# What to do:
Omit the images. Restate all of the records word for word.

Dataset entries

=-=-=-=-=

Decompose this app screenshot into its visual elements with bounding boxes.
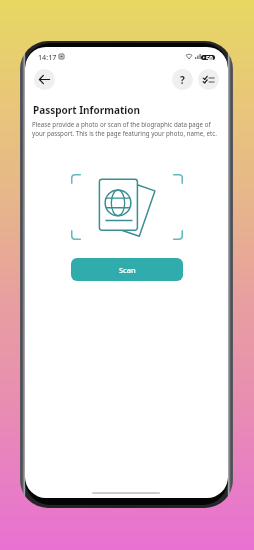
staticText: ? (180, 73, 185, 87)
button[interactable]: Back (34, 69, 55, 90)
button[interactable]: Help (172, 69, 193, 90)
staticText: Scan (119, 265, 136, 275)
staticText: Passport Information (33, 103, 141, 117)
staticText: 50 (206, 54, 213, 62)
button[interactable]: Checklist (198, 69, 219, 90)
button[interactable]: Scan (71, 258, 183, 281)
staticText: Please provide a photo or scan of the bi… (32, 120, 220, 138)
staticText: 14:17 (38, 52, 57, 62)
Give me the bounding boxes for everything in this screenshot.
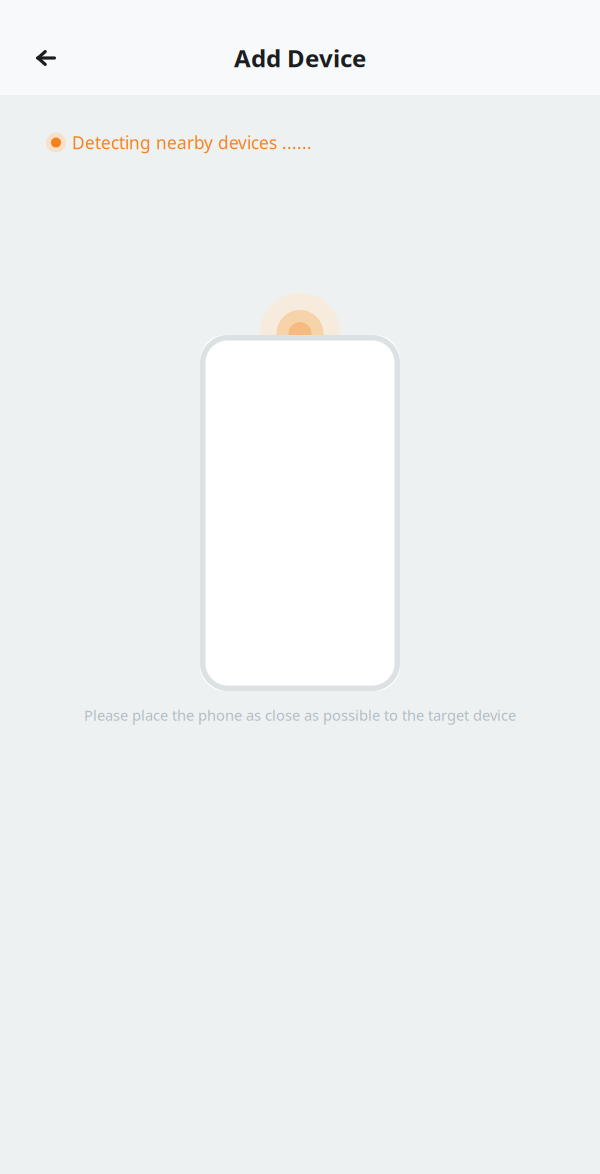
- staticText: Add Device: [234, 42, 366, 74]
- staticText: Detecting nearby devices ......: [72, 131, 312, 154]
- staticText: Please place the phone as close as possi…: [84, 705, 516, 725]
- button[interactable]: Back: [18, 36, 74, 80]
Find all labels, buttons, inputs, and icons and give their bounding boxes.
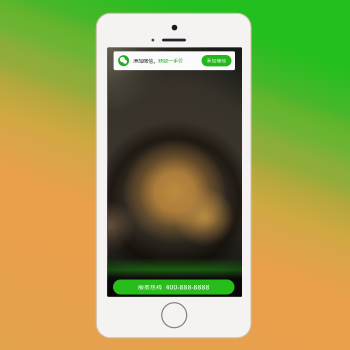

=-=-=-=-=

# Solution:
Decompose this app screenshot into its visual elements with bounding boxes.
staticText: ? (180, 73, 185, 87)
button[interactable]: Back (34, 69, 55, 90)
button[interactable]: Help (172, 69, 193, 90)
staticText: Scan (119, 265, 136, 275)
staticText: Passport Information (33, 103, 141, 117)
staticText: 50 (206, 54, 213, 62)
button[interactable]: Checklist (198, 69, 219, 90)
button[interactable]: Scan (71, 258, 183, 281)
staticText: Please provide a photo or scan of the bi… (32, 120, 220, 138)
staticText: 14:17 (38, 52, 57, 62)
Give me the bounding boxes for everything in this screenshot.
- staticText: Add Device: [234, 42, 366, 74]
- staticText: Detecting nearby devices ......: [72, 131, 312, 154]
- staticText: Please place the phone as close as possi…: [84, 705, 516, 725]
- button[interactable]: Back: [18, 36, 74, 80]
Find all labels, buttons, inputs, and icons and give their bounding boxes.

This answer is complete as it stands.